Groups release new guidelines on bullying, free speech — but some have concerns

After a year and a half of collaborating and drafting, “Harassment, Bullying and Free Expression,” a set of guidelines geared toward free and safe public schools, were released at a press conference Tuesday.

The guide distinguishes between free speech and harassment. Schools do have the right to punish students for physical violence, but verbal harassment is more challenging to identify and discipline, according to the guidelines.

Specific scenarios, such as students wearing a Confederate flag or pro-life T-shirt, are provided as examples of issues that may arise. Teachers are encouraged to use discipline as a last resort in dealing with these kinds of situations, unless the speech becomes disruptive or harassing. The goal is to show students how to both listen to views that they don’t agree with, and also to be able to communicate their own viewpoints in an effective, respectful way.

A total of 17 education, religion and civil liberties groups endorsed the guidelines, which are focused on fostering free speech in the public school setting while avoiding harassment and bullying. Conversations should be able to take place in a civil, safe, and respectful manner, said Charles Haynes, director of the Religious Freedom Education Project.

“Schools are safer when they are freer,” Haynes said. “When we take freedom seriously, we create a safer environment. When we overreact and try to shut down speech, maybe out of a good motive, we send all kinds of things underground, we make people angry, we polarize people. And students don’t respond well to being told they can’t express what they believe.”

One key thing that teachers need to take away and pass on to students is that expressing disagreement in a conversation is not the same thing as a personal attack, said Marc Stern, attorney at the American Jewish Committee and head drafter of the policy guide.

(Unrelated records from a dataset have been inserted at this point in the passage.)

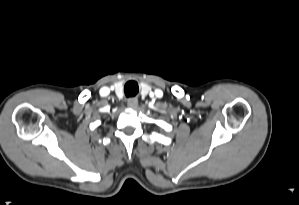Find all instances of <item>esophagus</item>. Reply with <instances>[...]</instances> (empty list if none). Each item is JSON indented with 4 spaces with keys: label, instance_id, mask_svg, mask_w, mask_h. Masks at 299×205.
<instances>
[{
    "label": "esophagus",
    "instance_id": "1",
    "mask_svg": "<svg viewBox=\"0 0 299 205\" xmlns=\"http://www.w3.org/2000/svg\"><path fill=\"white\" fill-rule=\"evenodd\" d=\"M127 105H128L129 108L135 109L138 106V100L136 98H130L127 101Z\"/></svg>",
    "mask_w": 299,
    "mask_h": 205
}]
</instances>
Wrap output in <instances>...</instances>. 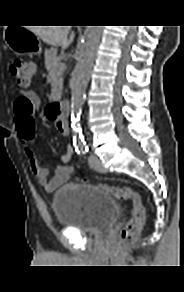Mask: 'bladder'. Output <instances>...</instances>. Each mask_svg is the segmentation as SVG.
<instances>
[{"label": "bladder", "instance_id": "31cf9c89", "mask_svg": "<svg viewBox=\"0 0 184 292\" xmlns=\"http://www.w3.org/2000/svg\"><path fill=\"white\" fill-rule=\"evenodd\" d=\"M53 211L62 227L100 233L118 218L119 206L112 194L89 184H65L55 193Z\"/></svg>", "mask_w": 184, "mask_h": 292}]
</instances>
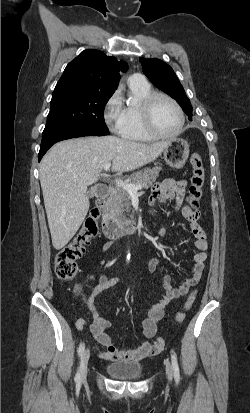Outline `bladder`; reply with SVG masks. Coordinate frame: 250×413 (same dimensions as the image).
<instances>
[{
    "label": "bladder",
    "mask_w": 250,
    "mask_h": 413,
    "mask_svg": "<svg viewBox=\"0 0 250 413\" xmlns=\"http://www.w3.org/2000/svg\"><path fill=\"white\" fill-rule=\"evenodd\" d=\"M105 370L111 377L119 380H137L143 375V366L136 362L110 363Z\"/></svg>",
    "instance_id": "1"
}]
</instances>
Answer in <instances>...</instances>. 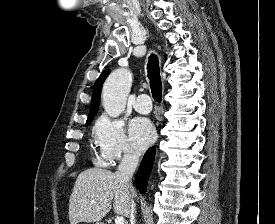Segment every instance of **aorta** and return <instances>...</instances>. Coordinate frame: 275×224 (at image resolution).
I'll return each instance as SVG.
<instances>
[{
  "label": "aorta",
  "mask_w": 275,
  "mask_h": 224,
  "mask_svg": "<svg viewBox=\"0 0 275 224\" xmlns=\"http://www.w3.org/2000/svg\"><path fill=\"white\" fill-rule=\"evenodd\" d=\"M131 88V72L125 68L113 71L102 90L103 107L110 117H119L125 110Z\"/></svg>",
  "instance_id": "obj_1"
}]
</instances>
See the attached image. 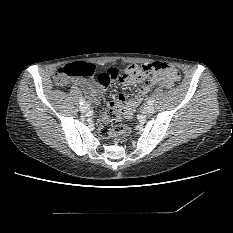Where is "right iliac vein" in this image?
Masks as SVG:
<instances>
[{"label":"right iliac vein","mask_w":233,"mask_h":233,"mask_svg":"<svg viewBox=\"0 0 233 233\" xmlns=\"http://www.w3.org/2000/svg\"><path fill=\"white\" fill-rule=\"evenodd\" d=\"M89 110H90V107H89L88 104H84V105L80 106V111H81L82 113H86V112H88Z\"/></svg>","instance_id":"right-iliac-vein-1"}]
</instances>
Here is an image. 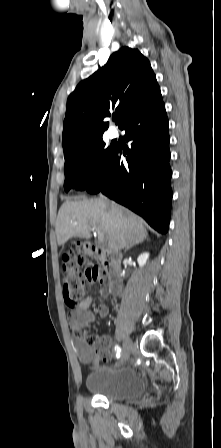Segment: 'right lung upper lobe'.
Masks as SVG:
<instances>
[{"instance_id":"cb5924a9","label":"right lung upper lobe","mask_w":221,"mask_h":448,"mask_svg":"<svg viewBox=\"0 0 221 448\" xmlns=\"http://www.w3.org/2000/svg\"><path fill=\"white\" fill-rule=\"evenodd\" d=\"M156 76L146 57L137 49L122 47L89 78L81 81L67 100L62 135L64 157L102 138L114 110L117 124L159 95Z\"/></svg>"}]
</instances>
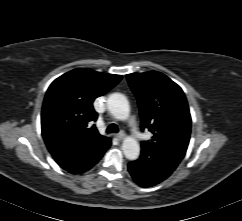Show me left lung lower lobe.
Here are the masks:
<instances>
[{"instance_id":"left-lung-lower-lobe-1","label":"left lung lower lobe","mask_w":242,"mask_h":221,"mask_svg":"<svg viewBox=\"0 0 242 221\" xmlns=\"http://www.w3.org/2000/svg\"><path fill=\"white\" fill-rule=\"evenodd\" d=\"M178 164L165 154L142 147L139 159L130 162L128 170L138 185L151 187L169 177Z\"/></svg>"}]
</instances>
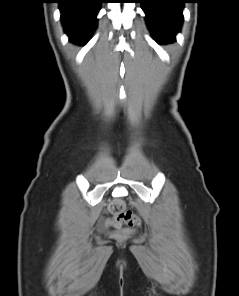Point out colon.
Wrapping results in <instances>:
<instances>
[{"label": "colon", "mask_w": 239, "mask_h": 296, "mask_svg": "<svg viewBox=\"0 0 239 296\" xmlns=\"http://www.w3.org/2000/svg\"><path fill=\"white\" fill-rule=\"evenodd\" d=\"M109 211L113 215L115 226L125 224L128 227L135 228L141 224L139 217L126 209V205L122 199H114L109 205Z\"/></svg>", "instance_id": "colon-1"}]
</instances>
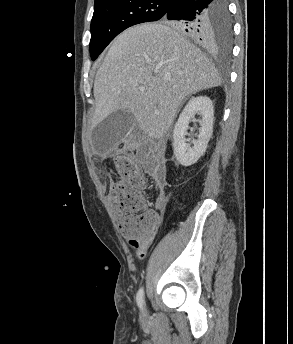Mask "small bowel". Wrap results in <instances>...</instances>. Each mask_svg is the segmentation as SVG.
<instances>
[{"label":"small bowel","mask_w":293,"mask_h":344,"mask_svg":"<svg viewBox=\"0 0 293 344\" xmlns=\"http://www.w3.org/2000/svg\"><path fill=\"white\" fill-rule=\"evenodd\" d=\"M165 204V197L164 192L160 191L158 194L156 207L162 208ZM153 238L152 237H141L136 239L129 240L128 244L130 247L134 248L136 250V254L139 258H143L146 254V251L152 244Z\"/></svg>","instance_id":"small-bowel-1"}]
</instances>
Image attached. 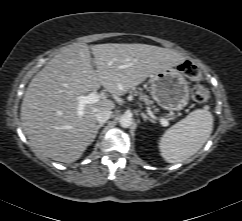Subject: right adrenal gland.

The problem in dealing with free speech disagreements in the public school setting is that there are no court cases telling schools exactly how to do so, the National School Boards Association’s Francisco Negron said. These guidelines should be used as suggestions on how to deal with these controversies, but is not a legal document.

“There is certainly a need for the people on the free speech side of the aisle and the people on the school-discipline side of the aisle, to get together and try to find common ground,” said Frank LoMonte, executive director of the Student Press Law Center.

The SPLC is not among the organizations that endorsed the guidelines.

“On the positive side, it’s really important to see school administrators actually admitting that their censorship authority has limits,” LoMonte said. “That’s an attitude we haven’t seen before.”

Although these guidelines are a step in the right direction, we should not be content with them as final resolution, LoMonte said.

“I think my main concern is there is too much concession of authority over off-campus speech,” he said. “What it’s doing is taking some of the bad court rulings we’ve seen recently, in social networking cases, and putting them into policy.”

The policy takes the Supreme Court’s ruling in Tinker v. Des Moines and applies it beyond the school setting, to off-campus speech such as that on social networks, LoMonte said.

“That’s just way too much authority over what students do in their private lives,” he said.

Those prompting the new guidelines said is to take controversial moments and turn them into learning opportunities that will benefit students.

“What we hope to accomplish here is to remind schools that public schools particularly are laboratories for democracy, and freedom, and they are, within bounds, opportunities for students to learn how to use their free speech and their freedom of religion well so that when they graduate… they know how to do it in ways that don’t hurt others, that don’t attack, but are expressing their views,” Haynes said.